В это время неизвестно каким образом перед Аной уже невозмутимо сидел, подложив под себя ноги, старый худющий индус.
— Уберите этого старика, он наводит на меня тоску! — нервно закричала Ана.
— Это не тоска, это спокойствие и умиротворенность, — внушающее твердил доктор. — Это бесстрашие и терпение. Это вера в свои силы и в свою правоту… Садись, прикрой глаза, отдыхай, расслабься… Знай, ты идешь во власть! Ты самая красивая, самая умная, самая сильная, ты посланница Бога — святая, великая Ана Аланская-Аргунская!.. Аминь!
* * *День был по-осеннему пасмурный, прохладный, ветреный.
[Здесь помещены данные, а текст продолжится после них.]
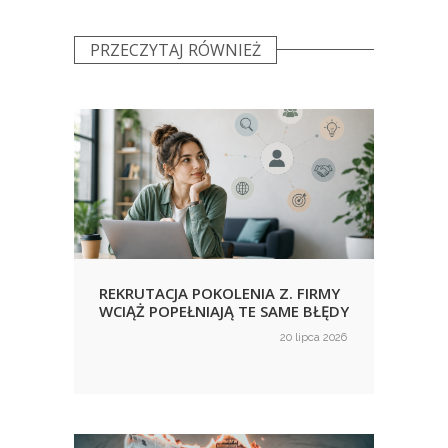
PRZECZYTAJ RÓWNIEŻ
REKRUTACJA POKOLENIA Z. FIRMY
URLO
WCIĄŻ POPEŁNIAJĄ TE SAME BŁĘDY
KORZ
NIE
ca 2026
20 lipca 2026
on
on
WID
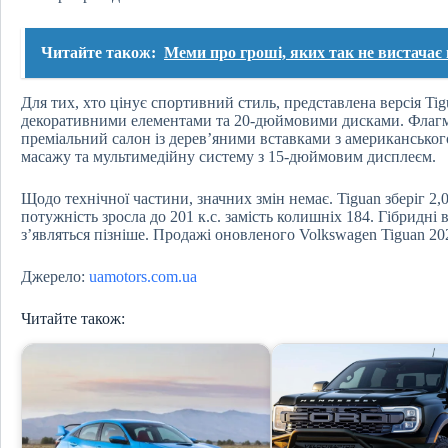
Читайте також:
Меми про гроші, яких так не вистачає 
Для тих, хто цінує спортивний стиль, представлена версія Ti
декоративними елементами та 20-дюймовими дисками. Флагм
преміальний салон із дерев’яними вставками з американськог
масажу та мультимедійну систему з 15-дюймовим дисплеєм.
Щодо технічної частини, значних змін немає. Tiguan зберіг 2
потужність зросла до 201 к.с. замість колишніх 184. Гібридні 
з’являться пізніше. Продажі оновленого Volkswagen Tiguan 
Джерело:
uamotors.com.ua
Читайте також:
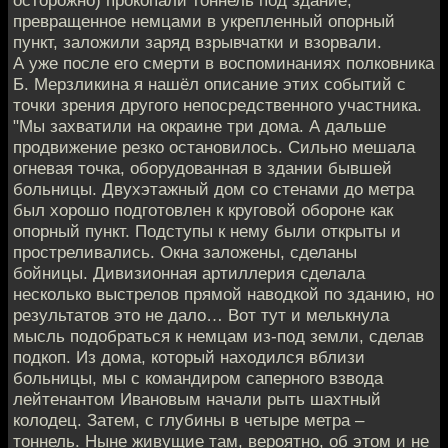
осторожно) прокопали тоннель под здание,
превращенное немцами в укрепленный опорный
пункт, заложили заряд взрывчатки и взорвали.
А уже после его смерти в воспоминаниях полковника
Б. Мерзликина я нашёл описание этих событий с
точки зрения другого непосредственного участника.
"Мы захватили на окраине три дома. А дальше
продвижение резко остановилось. Сильно мешала
огневая точка, оборудованная в здании бывшей
больницы. Двухэтажный дом со стенами до метра
был хорошо подготовлен к круговой обороне как
опорный пункт. Подступы к нему были открыты и
простреливались. Окна заложены, сделаны
бойницы. Дивизионная артиллерия сделала
несколько выстрелов прямой наводкой по зданию, но
результатов это не дало… Вот тут и мелькнула
мысль подобраться к немцам из-под земли, сделав
подкоп. Из дома, который находился вблизи
больницы, мы с командиром саперного взвода
лейтенантом Ивановым начали рыть шахтный
колодец. Затем, с глубины в четыре метра –
тоннель. Ныне живущие там, вероятно, об этом и не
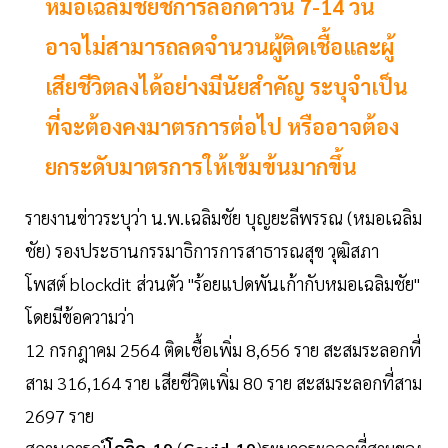
หมอเฉลิมชัยชี้การล็อกดาวน์ 7-14 วัน
อาจไม่สามารถลดจำนวนผู้ติดเชื้อและผู้
เสียชีวิตลงได้อย่างมีนัยสำคัญ ระบุจำเป็น
ที่จะต้องคงมาตรการต่อไป หรืออาจต้อง
ยกระดับมาตรการให้เข้มข้นมากขึ้น
รายงานข่าวระบุว่า น.พ.เฉลิมชัย บุญยะลีพรรณ (หมอเฉลิม
ชัย) รองประธานกรรมาธิการการสาธารณสุข วุฒิสภา
โพสต์ blockdit ส่วนตัว "ร้อยแปดพันเก้ากับหมอเฉลิมชัย"
โดยมีข้อความว่า
12 กรกฎาคม 2564 ติดเชื้อเพิ่ม 8,656 ราย สะสมระลอกที่
สาม 316,164 ราย เสียชีวิตเพิ่ม 80 ราย สะสมระลอกที่สาม
2697 ราย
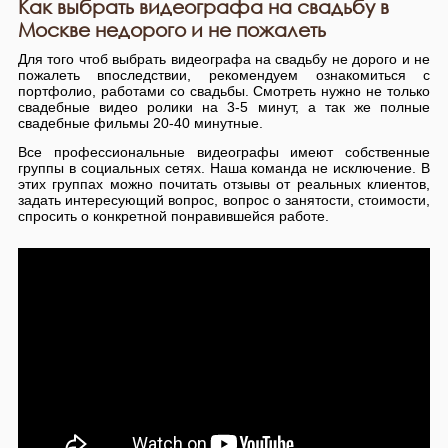
Как выбрать видеографа на свадьбу в
Москве недорого и не пожалеть
Для того чтоб выбрать видеографа на свадьбу не дорого и не
пожалеть впоследствии, рекомендуем ознакомиться с
портфолио, работами со свадьбы. Смотреть нужно не только
свадебные видео ролики на 3-5 минут, а так же полные
свадебные фильмы 20-40 минутные.
Все профессиональные видеографы имеют собственные
группы в социальных сетях. Наша команда не исключение. В
этих группах можно почитать отзывы от реальных клиентов,
задать интересующий вопрос, вопрос о занятости, стоимости,
спросить о конкретной понравившейся работе.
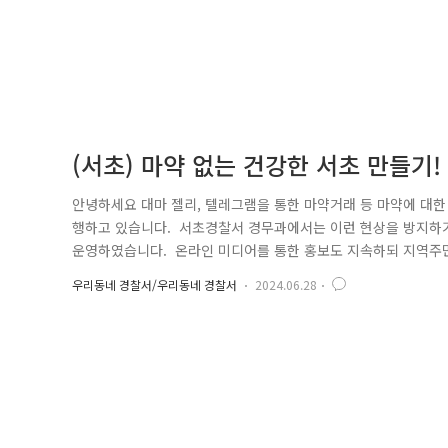
(서초) 마약 없는 건강한 서초 만들기!
안녕하세요 대마 젤리, 텔레그램을 통한 마약거래 등 마약에 대한 
행하고 있습니다. 서초경찰서 경무과에서는 이런 현상을 방지하
운영하였습니다. 온라인 미디어를 통한 홍보도 지속하되 지역주민
분히 방지할 수 있는마약범죄를 근절하기 위하여 노력하였습니
우리동네 경찰서/우리동네 경찰서
2024.06.28
유사 범죄 예방을 위해, 고등학교 앞 학생들 대상 대면캠페인도
력하겠..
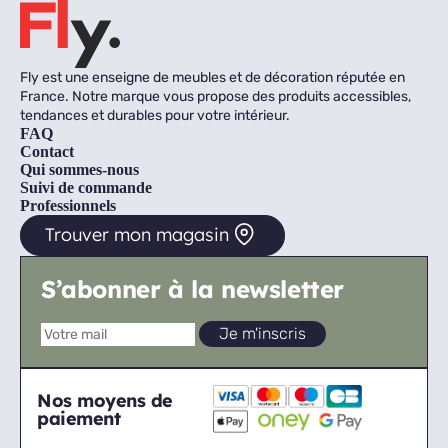
Fly est une enseigne de meubles et de décoration réputée en
France. Notre marque vous propose des produits accessibles,
tendances et durables pour votre intérieur.
FAQ
Contact
Qui sommes-nous
Suivi de commande
Professionnels
Trouver mon magasin
S’abonner à la newsletter
Nos moyens de
paiement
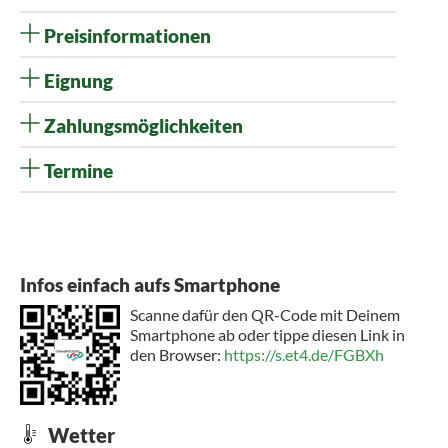
Preisinformationen
Eignung
Zahlungsmöglichkeiten
Termine
Infos einfach aufs Smartphone
Scanne dafür den QR-Code mit Deinem
Smartphone ab oder tippe diesen Link in
den Browser:
https://s.et4.de/FGBXh
Wetter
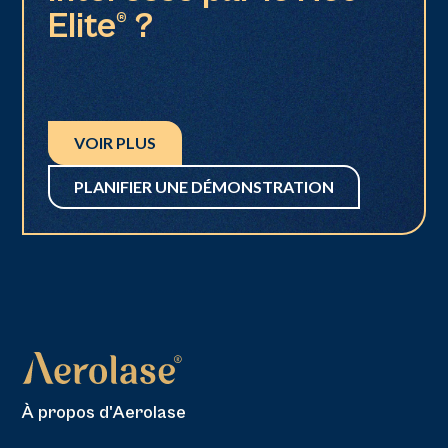
Elite® ?
VOIR PLUS
PLANIFIER UNE DÉMONSTRATION
À propos d'Aerolase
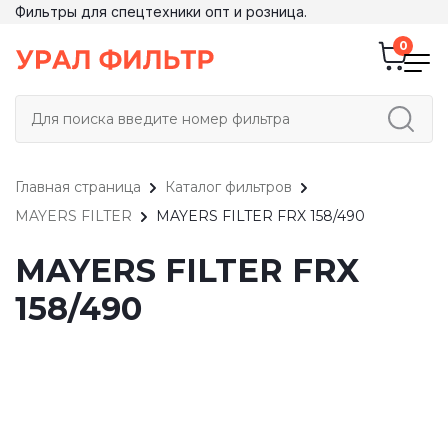
Фильтры для спецтехники опт и розница.
Главная страница
Каталог фильтров
MAYERS FILTER
MAYERS FILTER FRX 158/490
MAYERS FILTER FRX
158/490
Встревоженные появлением у гнездовий массы людей, вдоль берега стремительно носились стаи красочных чонг, издавая паническое «кек-кек». Сизые чайки, напротив, на людей вроде не обращали внимания, играя с порывами ветра, они надолго зависали у побережья и, увидев добычу, стремительно бросались в рычащее волнистое море. Солнце только изредка выглядывало из-за лохматых, несущихся с севера тяжелых туч, и когда оно надолго скрывалось, казалось, что вот-вот хлынет дождь и надолго воцарится непогода.
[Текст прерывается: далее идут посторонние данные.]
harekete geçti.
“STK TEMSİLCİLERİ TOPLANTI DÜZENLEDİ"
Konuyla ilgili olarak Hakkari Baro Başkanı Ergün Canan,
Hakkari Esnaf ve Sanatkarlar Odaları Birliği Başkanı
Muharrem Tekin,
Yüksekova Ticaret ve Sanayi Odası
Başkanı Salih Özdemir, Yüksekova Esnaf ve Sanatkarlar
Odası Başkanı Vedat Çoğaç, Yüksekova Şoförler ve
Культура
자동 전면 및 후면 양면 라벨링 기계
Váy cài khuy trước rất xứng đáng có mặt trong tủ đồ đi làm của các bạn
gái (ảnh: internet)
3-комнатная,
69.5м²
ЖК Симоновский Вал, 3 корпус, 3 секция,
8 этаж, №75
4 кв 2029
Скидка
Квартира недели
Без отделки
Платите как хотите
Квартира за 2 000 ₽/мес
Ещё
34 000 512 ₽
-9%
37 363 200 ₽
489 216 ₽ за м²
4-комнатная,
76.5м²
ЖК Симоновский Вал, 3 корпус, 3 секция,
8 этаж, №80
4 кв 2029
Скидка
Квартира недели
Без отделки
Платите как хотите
Вроде бы, эти погодные условия должны были людей потянуть к родным очагам, однако вопреки этому народ все прибывал и прибывал. В воздухе царило напряжение, и всюду полушепотом, кучкуясь, о чем-то говорят, и только одни слова явственны — «Ана Аланская-Аргунская»!
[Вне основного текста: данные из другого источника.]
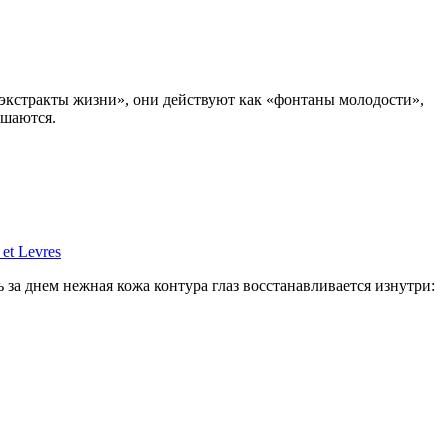
«экстракты жизни», они действуют как «фонтаны молодости»,
ьшаются.
et Levres
 за днем нежная кожа контура глаз восстанавливается изнутри:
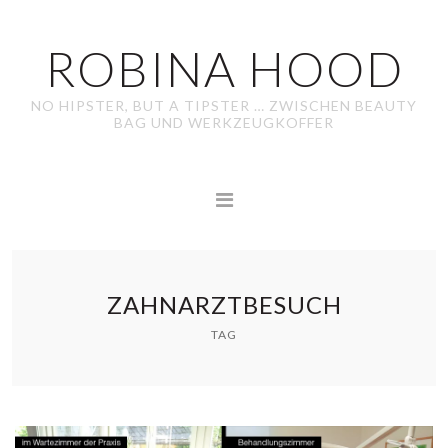
ROBINA HOOD
NO HIPSTER, BUT A TIPSTER … ZWISCHEN BEAUTY
BAG UND WERKZEUGKOFFER
ZAHNARZTBESUCH
TAG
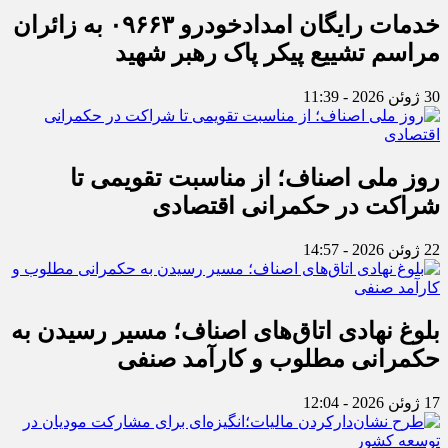
خدمات رایگان امدادخودرو ۰۹۶۶۳ به زائران
مراسم تشییع پیکر پاک رهبر شهید
30 ژوئن 2026 - 11:39
روز ملی اصناف؛ از مناسبت تقویمی تا
شراکت در حکمرانی اقتصادی
22 ژوئن 2026 - 14:57
بلوغ نهادی اتاق‌های اصناف؛ مسیر رسیدن به
حکمرانی مطلوب و کارآمد صنفی
17 ژوئن 2026 - 12:04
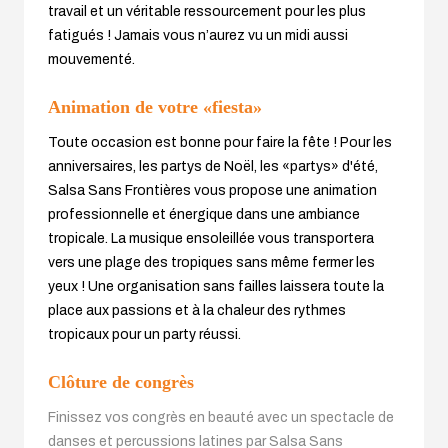
travail et un véritable ressourcement pour les plus
fatigués ! Jamais vous n’aurez vu un midi aussi
mouvementé.
Animation de votre «fiesta»
Toute occasion est bonne pour faire la fête ! Pour les
anniversaires, les partys de Noël, les «partys» d'été,
Salsa Sans Frontières vous propose une animation
professionnelle et énergique dans une ambiance
tropicale. La musique ensoleillée vous transportera
vers une plage des tropiques sans même fermer les
yeux ! Une organisation sans failles laissera toute la
place aux passions et à la chaleur des rythmes
tropicaux pour un party réussi.
Clôture de congrès
Finissez vos congrès en beauté avec un spectacle de
danses et percussions latines par Salsa Sans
Чтобы народ не скучал, тут же появились шуты и клоуны, артисты и жонглеры, гетеры и воришки, аристократы и нищие. Кто-то позаботился и доставили для людей питьевую воду. Более того, уже несколько повозок прибыло из Константинополя и бесплатно раздавали хлеб и сладости, разожгли костры — и уже варится в котлах жирное мясо.
А сквозь толпу, не останавливаясь, ходит известный в Константинополе юродивый в лохмотьях и беспрестанно твердит:
— Ниспослал нам Бог неземное очарование — пресвятую Ану Аланскую-Аргунскую! Победила она нечисть земли нашей, освободила нас от скверны и подлых людей, пожирающих нашу жизнь и плоть!.. Люди, не прикасайтесь к божественной Ане своими грешными руками. Лишь лицезрейте ее, внимайте каждому ее слову и исполняйте ее желания, зная, что это желание Господа Бога!
Тут же снуют цыганки, и надо же, какие-то важные персоны дают попрошайкам немалые деньги, а цыганки кричат:
— В честь великой Аны Аланской-Аргунской! — и бросают деньги в толпу.
— Выходит! Выходит! — пополз шепот в толпе.
Гомон прекратился, все хлынули к воротам. Да ворота не открываются, за высоким забором иное творится. И несчастная Ана никак не поймет: радоваться ей иль с ума сойти, плакать иль смеяться. Этот маскарад ей невмоготу, но раз разнаряженный Радамист вместо кучера, и здесь же Артемида и ее дочки, тоже с готовностью исполняют приказы Мниха, с ним теперь заодно, то Ане ничего не остается, как с противностью, с отвращением играть эту роль.